5) a. En l'espèce, les images de vidéosurveillance produites confirment la description figurant au rapport. On y voit, à 7h55, un surveillant demander quelque chose au recourant, et ce dernier répondre en pointant le surveillant en premier avec le doigt, puis avec un pinceau, avant d'aller à sa place de travail. Le surveillant prend un téléphone dans sa poche et semble passer un appel. L'intéressé manipule alors un bol en terre, qui se casse, sans que l'on puisse percevoir une intention de la part du recourant.
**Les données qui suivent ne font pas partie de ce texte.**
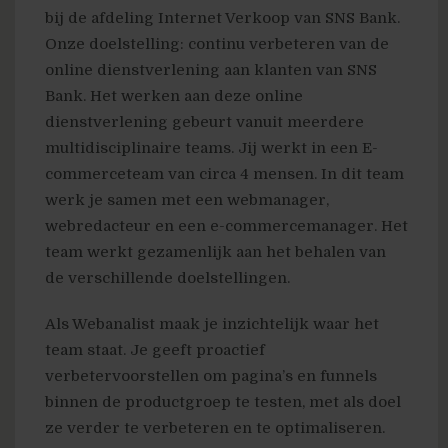
bij de afdeling Internet Verkoop van SNS Bank.
Onze doelstelling: continu verbeteren van de
online dienstverlening aan klanten van SNS
Bank. Het werken aan deze online
dienstverlening gebeurt vanuit meerdere
multidisciplinaire teams. Jij werkt in een E-
commerceteam van circa 4 mensen. In dit team
werk je samen met een webmanager,
webredacteur en een e-commercemanager. Het
team werkt gezamenlijk aan het behalen van
de verschillende doelstellingen.
Als Webanalist maak je inzichtelijk waar het
team staat. Je geeft proactief
verbetervoorstellen om pagina’s en funnels
binnen de productgroep te testen, met als doel
ze verder te verbeteren en te optimaliseren.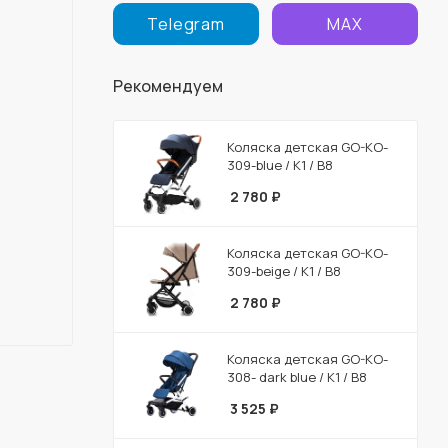
Telegram
MAX
Рекомендуем
Коляска детская GO-KO-
309-blue / К1 / В8
2 780
₽
Коляска детская GO-KO-
309-beige / К1 / В8
2 780
₽
Коляска детская GO-KO-
308- dark blue / К1 / В8
3 525
₽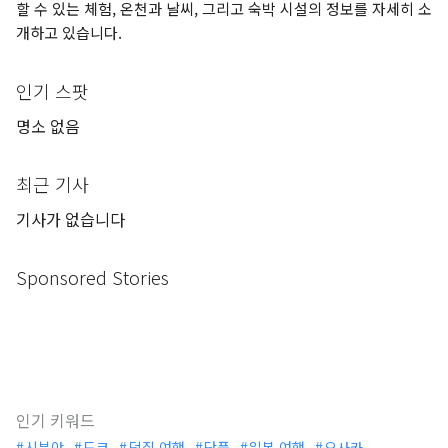
할 수 있는 체험, 온천과 날씨, 그리고 숙박 시설의 정보를 자세히 소
개하고 있습니다.
인기 스팟
명소 없음
최근 기사
기사가 없습니다
Sponsored Stories
인기 키워드
시부야
도쿄
덕질 여행
단풍
일본 여행
오사카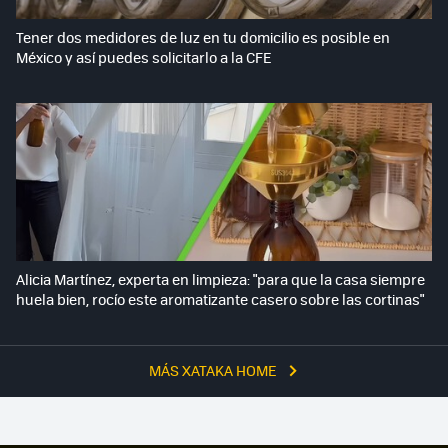
Tener dos medidores de luz en tu domicilio es posible en
México y así puedes solicitarlo a la CFE
Alicia Martínez, experta en limpieza: "para que la casa siempre
huela bien, rocío este aromatizante casero sobre las cortinas"
MÁS XATAKA HOME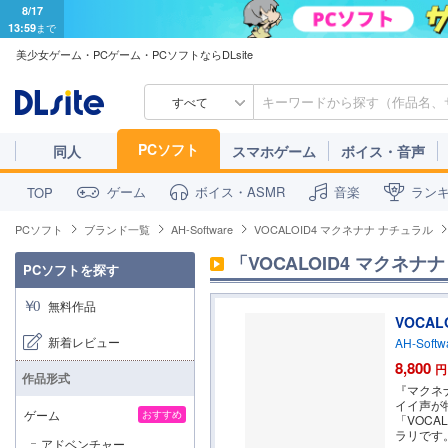
8/17
13:59
まで
美少女ゲーム・PCゲーム・PCソフトならDLsite
すべて
PCソフト
同人
スマホゲーム
ボイス・音声
ゲーム
ボイス・ASMR
音楽
ラン
TOP
PCソフト
ブランド一覧
AH-Software
VOCALOID4 マクネナナ ナチュラル
「VOCALOID4 マクネナ
PCソフトを探す
無料作品
VOCA
新着レビュー
AH-Softw
8,800
円
作品形式
『マクネ
イイ声が特
ゲーム
おすすめ
「VOC
ラリです
アドベンチャー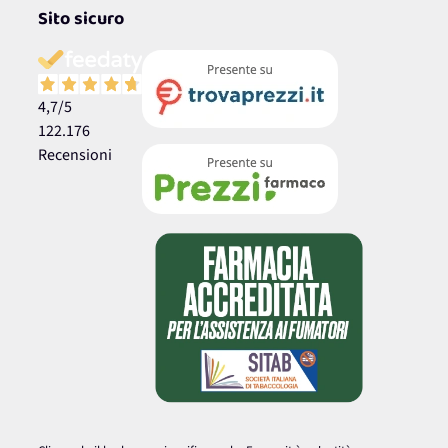
Sito sicuro
4,7
/5
122.176
Recensioni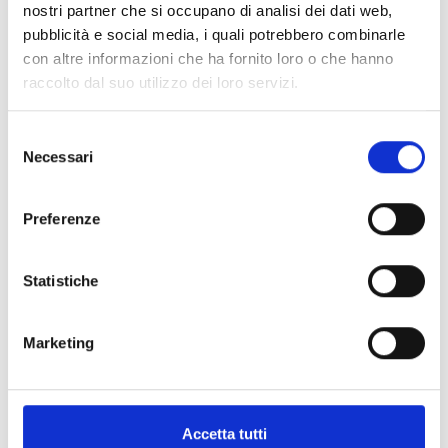
nostri partner che si occupano di analisi dei dati web,
40%
pubblicità e social media, i quali potrebbero combinarle
con altre informazioni che ha fornito loro o che hanno
raccolto dal suo utilizzo dei loro servizi.
INTERMEDIO
Selezione
Necessari
del
consenso
Una fitta rete di piste ampie e veloci
Preferenze
adatte a tutti.
Statistiche
Marketing
Accetta tutti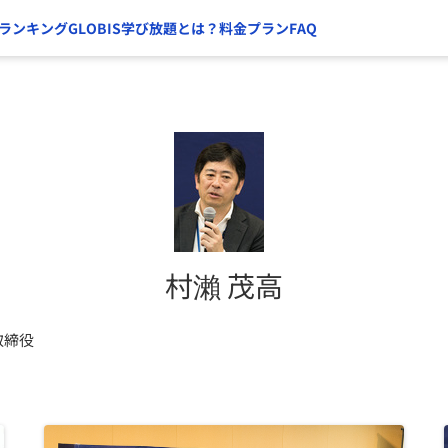
ランキング
GLOBIS学び放題とは？
料金プラン
FAQ
村瀨 茂高
取締役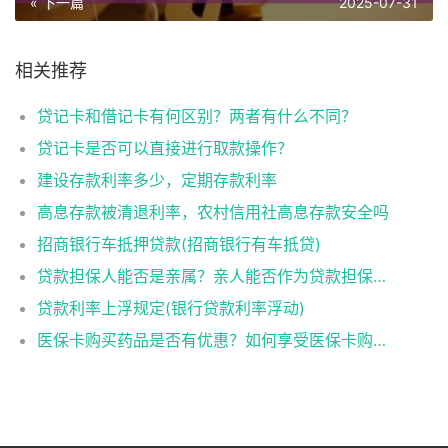
« 下一篇
2025-07-31
相关推荐
贷记卡和借记卡有何区别？两者有什么不同？
贷记卡是否可以直接进行取款操作？
建设存款利率多少，定期存款利率
高息存款被清退利率，农村信用社高息存款安全吗
招商银行车抵押贷款(招商银行有车抵贷)
贷款担保人能否是亲属？亲人能否作为贷款担保人？
贷款利率上浮规定(银行贷款利率浮动)
医保卡购买药品是否有优惠？如何享受医保卡购药优惠？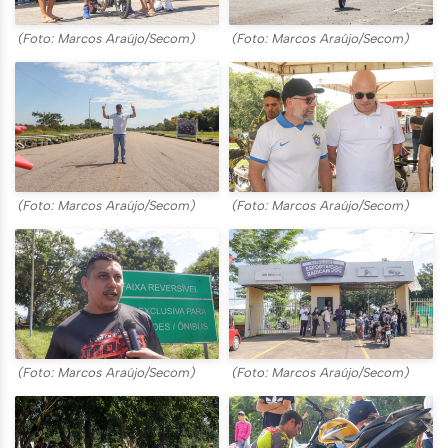
(Foto: Marcos Araújo/Secom)
(Foto: Marcos Araújo/Secom)
(Foto: Marcos Araújo/Secom)
(Foto: Marcos Araújo/Secom)
(Foto: Marcos Araújo/Secom)
(Foto: Marcos Araújo/Secom)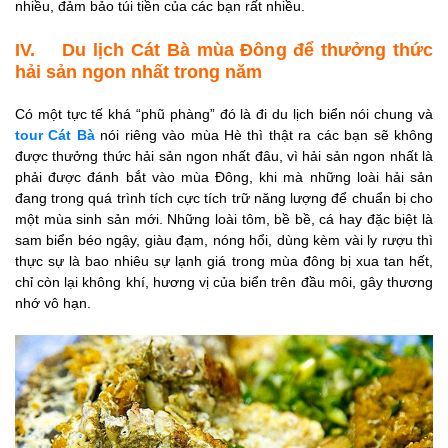
nhiều, đảm bảo túi tiền của các bạn rất nhiều.
IV. Du lịch Cát Bà mùa Đông để thưởng thức
hải sản ngon nhất trong năm
Có một tực tế khá “phũ phàng” đó là đi du lịch biển nói chung và
tour Cát Bà
nói riêng vào mùa Hè thì thật ra các bạn sẽ không
được thưởng thức hải sản ngon nhất đâu, vì hải sản ngon nhất là
phải được đánh bắt vào mùa Đông, khi mà những loài hải sản
đang trong quá trình tích cực tích trữ năng lượng để chuẩn bị cho
một mùa sinh sản mới. Những loài tôm, bề bề, cá hay đặc biệt là
sam biển béo ngậy, giàu đạm, nóng hổi, dùng kèm vài ly rượu thì
thực sự là bao nhiêu sự lạnh giá trong mùa đông bị xua tan hết,
chỉ còn lại không khí, hương vị của biển trên đầu môi, gây thương
nhớ vô hạn.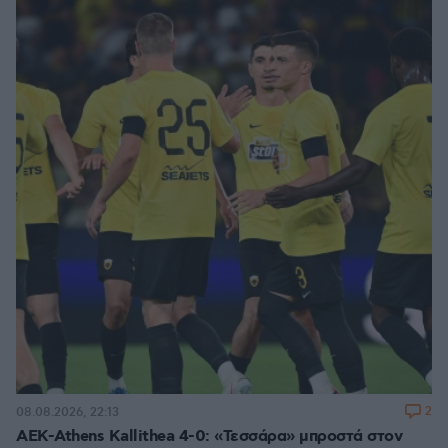
2
08.08.2026, 22:13
ΑΕΚ-Athens Kallithea 4-0: «Τεσσάρα» μπροστά στον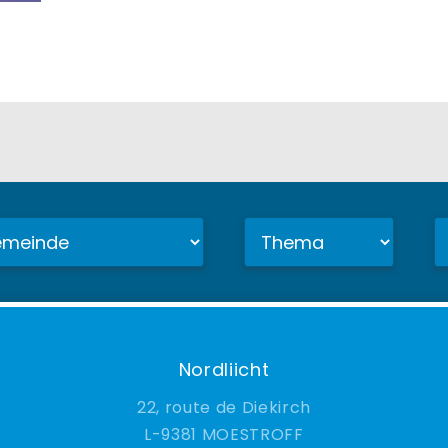
Nordliicht
22, route de Diekirch
9381 MOESTROFF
On voit alors qu'il y a un échange verbal entre le détenu et le surveillant, et qu'un autre détenu semble approuver les propos du recourant, cela en montrant la terre qu'il manipule. Le recourant travaille ensuite en manipulant un pinceau et le bol cassé.

À 7h58, trois surveillants entrent dans l'atelier et celui qui était présent initialement s'approche du recourant en lui parlant et en faisant un geste vers la sortie. Ce dernier se lève et parle en gesticulant. Le gardien initialement présent va vers la porte et l'ouvre en faisant signe au recourant de venir. Deux autres détenus interviennent, semblant montrer un désaccord avec les surveillants. Le recourant se rassied et recommence à peindre. Un autre détenu se lève et semble appuyer la position du recourant. Assis, l'intéressé continue à peindre, à parler et à gesticuler.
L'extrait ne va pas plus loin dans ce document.